Task requirements -
Please restate all of the records word for word, setting the pictures aside.

··· Source records ···

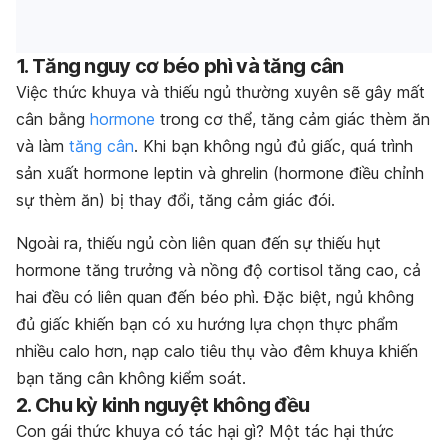
1. Tăng nguy cơ béo phì và tăng cân
Việc thức khuya và thiếu ngủ thường xuyên sẽ gây mất
cân bằng
hormone
trong cơ thể, tăng cảm giác thèm ăn
và làm
tăng cân
. Khi bạn không ngủ đủ giấc, quá trình
sản xuất hormone leptin và ghrelin (hormone điều chỉnh
sự thèm ăn) bị thay đổi, tăng cảm giác đói.
Ngoài ra, thiếu ngủ còn liên quan đến sự thiếu hụt
hormone tăng trưởng và nồng độ cortisol tăng cao, cả
hai đều có liên quan đến béo phì. Đặc biệt, ngủ không
đủ giấc khiến bạn có xu hướng lựa chọn thực phẩm
nhiều calo hơn, nạp calo tiêu thụ vào đêm khuya khiến
bạn tăng cân không kiểm soát.
2. Chu kỳ kinh nguyệt không đều
Con gái thức khuya có tác hại gì?
Một tác hại thức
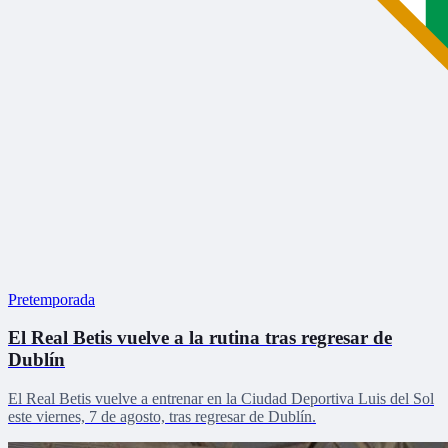
Pretemporada
El Real Betis vuelve a la rutina tras regresar de
Dublín
El Real Betis vuelve a entrenar en la Ciudad Deportiva Luis del Sol
este viernes, 7 de agosto, tras regresar de Dublín.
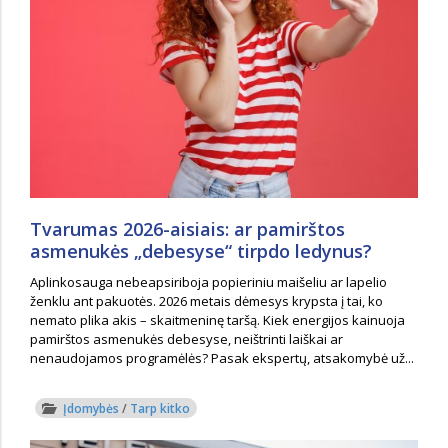
Tvarumas 2026-aisiais: ar pamirštos
asmenukės „debesyse“ tirpdo ledynus?
Aplinkosauga nebeapsiriboja popieriniu maišeliu ar lapelio
ženklu ant pakuotės. 2026 metais dėmesys krypsta į tai, ko
nemato plika akis – skaitmeninę taršą. Kiek energijos kainuoja
pamirštos asmenukės debesyse, neištrinti laiškai ar
nenaudojamos programėlės? Pasak ekspertų, atsakomybė už...
Įdomybės
/
Tarp kitko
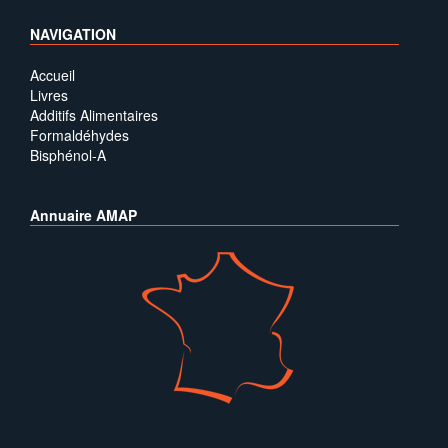
NAVIGATION
Accueil
Livres
Additifs Alimentaires
Formaldéhydes
Bisphénol-A
Annuaire AMAP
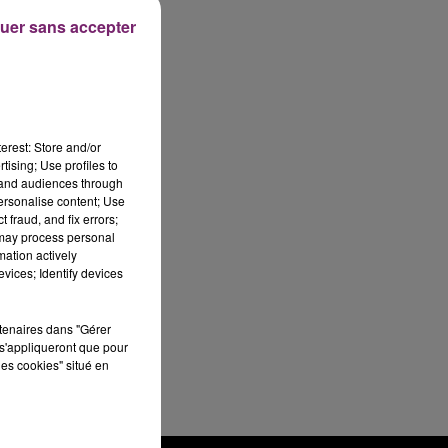
uer sans accepter
erest: Store and/or
tising; Use profiles to
tand audiences through
personalise content; Use
 fraud, and fix errors;
 may process personal
mation actively
vices; Identify devices
rtenaires dans "Gérer
s'appliqueront que pour
les cookies" situé en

···

Output of the exercise -
1. Tăng nguy cơ béo phì và tăng cân
Việc thức khuya và thiếu ngủ thường xuyên sẽ gây mất
cân bằng
hormone
trong cơ thể, tăng cảm giác thèm ăn
và làm
tăng cân
. Khi bạn không ngủ đủ giấc, quá trình
sản xuất hormone leptin và ghrelin (hormone điều chỉnh
sự thèm ăn) bị thay đổi, tăng cảm giác đói.
Ngoài ra, thiếu ngủ còn liên quan đến sự thiếu hụt
hormone tăng trưởng và nồng độ cortisol tăng cao, cả
hai đều có liên quan đến béo phì. Đặc biệt, ngủ không
đủ giấc khiến bạn có xu hướng lựa chọn thực phẩm
nhiều calo hơn, nạp calo tiêu thụ vào đêm khuya khiến
bạn tăng cân không kiểm soát.
2. Chu kỳ kinh nguyệt không đều
Con gái thức khuya có tác hại gì?
Một tác hại thức
Pretemporada
El Real Betis vuelve a la rutina tras regresar de
Dublín
El Real Betis vuelve a entrenar en la Ciudad Deportiva Luis del Sol
este viernes, 7 de agosto, tras regresar de Dublín.
Tvarumas 2026-aisiais: ar pamirštos
asmenukės „debesyse“ tirpdo ledynus?
Aplinkosauga nebeapsiriboja popieriniu maišeliu ar lapelio
ženklu ant pakuotės. 2026 metais dėmesys krypsta į tai, ko
nemato plika akis – skaitmeninę taršą. Kiek energijos kainuoja
pamirštos asmenukės debesyse, neištrinti laiškai ar
nenaudojamos programėlės? Pasak ekspertų, atsakomybė už...
Įdomybės
/
Tarp kitko
NAVIGATION
Accueil
Livres
Additifs Alimentaires
Formaldéhydes
Bisphénol-A
Annuaire AMAP
uer sans accepter
erest: Store and/or
tising; Use profiles to
tand audiences through
personalise content; Use
 fraud, and fix errors;
 may process personal
mation actively
vices; Identify devices
rtenaires dans "Gérer
s'appliqueront que pour
les cookies" situé en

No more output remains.